▶ Excerpted data
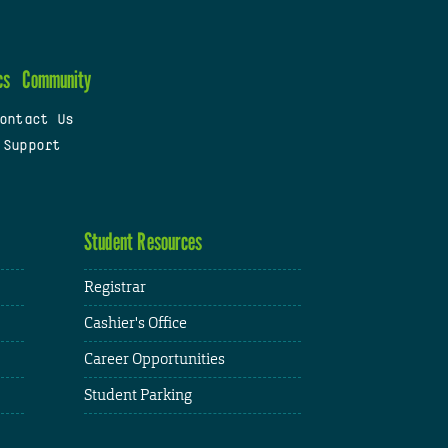
cs
Community
ontact Us
 Support
Student Resources
Registrar
Cashier's Office
Career Opportunities
Student Parking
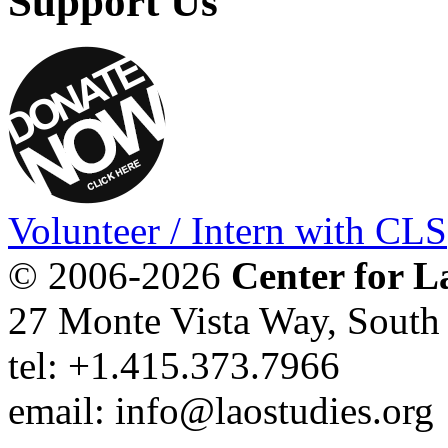
Support Us
Volunteer / Intern with CLS
© 2006-2026
Center for L
27 Monte Vista Way, Sout
tel: +1.415.373.7966
email: info@laostudies.org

▶ What needs to be done
Copy out the preceding entries without a single change, leaving out the pictures.

▶ Reply
cs
Community
ontact Us
 Support
Student Resources
Registrar
Cashier's Office
Career Opportunities
Student Parking
Support Us
Volunteer / Intern with CLS
© 2006-2026
Center for L
27 Monte Vista Way, Sout
tel: +1.415.373.7966
email: info@laostudies.org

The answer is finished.